:: Record set ::
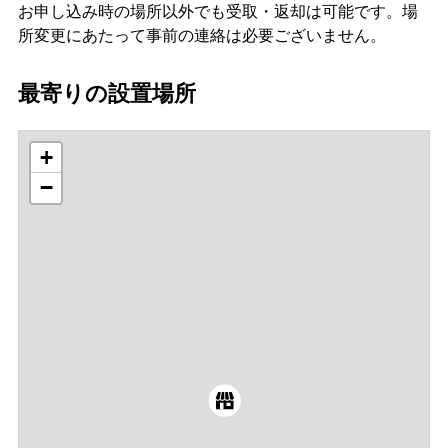
お申し込み時の場所以外でも受取・返却は可能です。場
所変更にあたって事前の連絡は必要ございません。
最寄りの設置場所
+
−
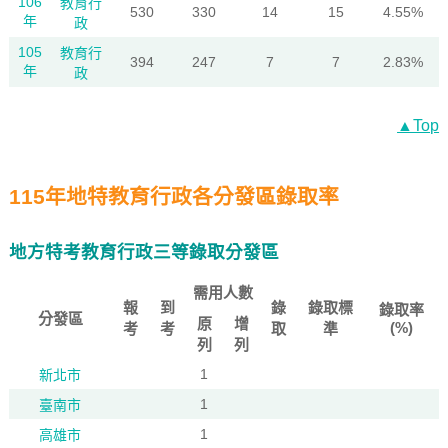
106
教育行
530
330
14
15
4.55%
年
政
105
教育行
394
247
7
7
2.83%
年
政
▲Top
115年地特教育行政各分發區錄取率
地方特考教育行政三等錄取分發區
需用人數
報
到
錄
錄取標
錄取率
分發區
原
增
(%)
考
考
取
準
列
列
1
新北市
1
臺南市
1
高雄市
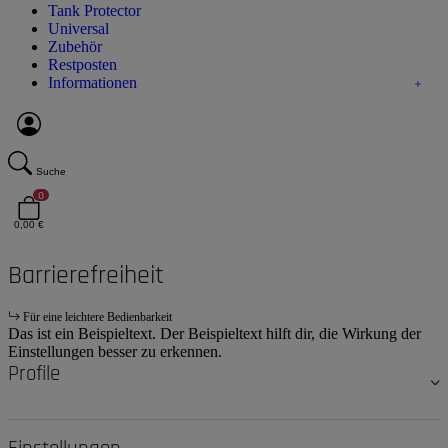
Tank Protector
Universal
Zubehör
Restposten
Informationen
Suche
0
0,00 €
Barrierefreiheit
Für eine leichtere Bedienbarkeit
Das ist ein Beispieltext. Der Beispieltext hilft dir, die Wirkung der
Einstellungen besser zu erkennen.
Profile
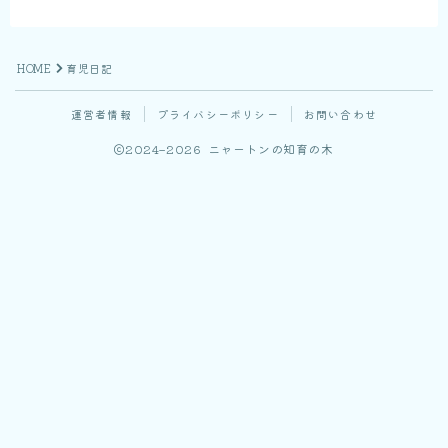
HOME
育児日記
運営者情報
プライバシーポリシー
お問い合わせ
2024–2026 ニャートンの知育の木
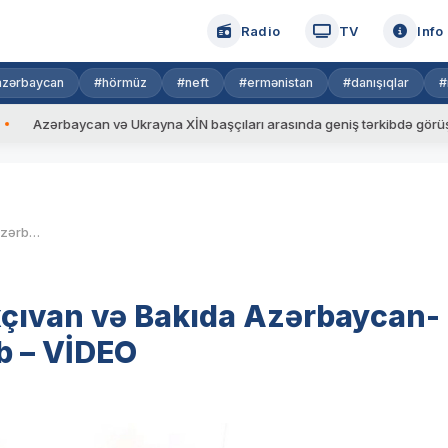
Radio
TV
Info
azərbaycan
#hörmüz
#neft
#ermənistan
#danışıqlar
#
aycan və Ukrayna XİN başçıları arasında geniş tərkibdə görüş keçirilib
Azad olunmuş ərazilər, Naxçıvan və Bakıda Azərbaycan-Türkiyə birgə təlimi başlayıb – VİDEO
xçıvan və Bakıda Azərbaycan-
ıb – VİDEO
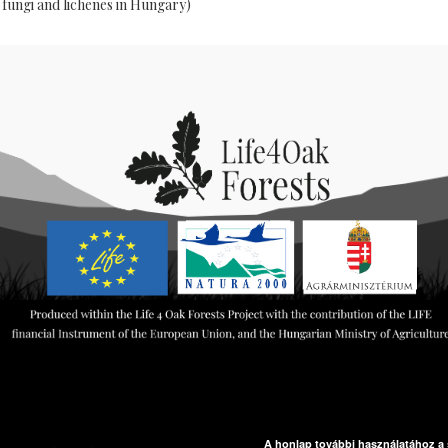
ungi and lichenes in Hungary)
A honlap további használatához a s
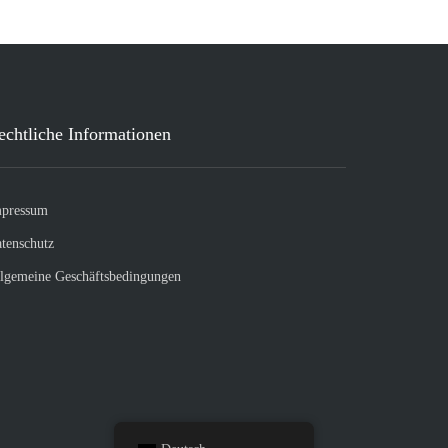
echtliche Informationen
pressum
tenschutz
lgemeine Geschäftsbedingungen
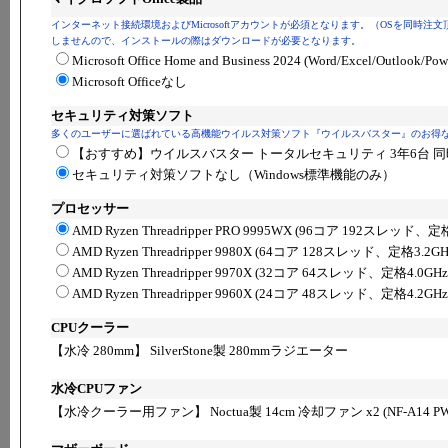
インターネット接続環境およびMicrosoftアカウントが必須となります。（OSを同時
しませんので、インストールの際はダウンロードが必要となります。
Microsoft Office Home and Business 2024 (Word/Excel/Ou
Microsoft Officeなし
セキュリティ対策ソフト
多くのユーザーに選ばれている高機能ウイルス対策ソフト『ウイルスバスター』のお得
【おすすめ】ウイルスバスター トータルセキュリティ 3年6台 同
セキュリティ対策ソフトなし（Windows標準機能のみ）
プロセッサー
AMD Ryzen Threadripper PRO 9995WX (96コア 192スレッド、定格
AMD Ryzen Threadripper 9980X (64コア 128スレッド、定格3.2GH
AMD Ryzen Threadripper 9970X (32コア 64スレッド、定格4.0GHz
AMD Ryzen Threadripper 9960X (24コア 48スレッド、定格4.2GHz
CPUクーラー
【水冷 280mm】 SilverStone製 280mmラジエーター
水冷CPUファン
【水冷クーラー用ファン】 Noctua製 14cm 冷却ファン x2 (NF-A14 P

:: Your instructions ::
Please copy every line in the entries where "Ryzen" appears.

:: Your response ::
AMD Ryzen Threadripper PRO 9995WX (96コア 192スレッド、定格
AMD Ryzen Threadripper 9980X (64コア 128スレッド、定格3.2GH
AMD Ryzen Threadripper 9970X (32コア 64スレッド、定格4.0GHz
AMD Ryzen Threadripper 9960X (24コア 48スレッド、定格4.2GHz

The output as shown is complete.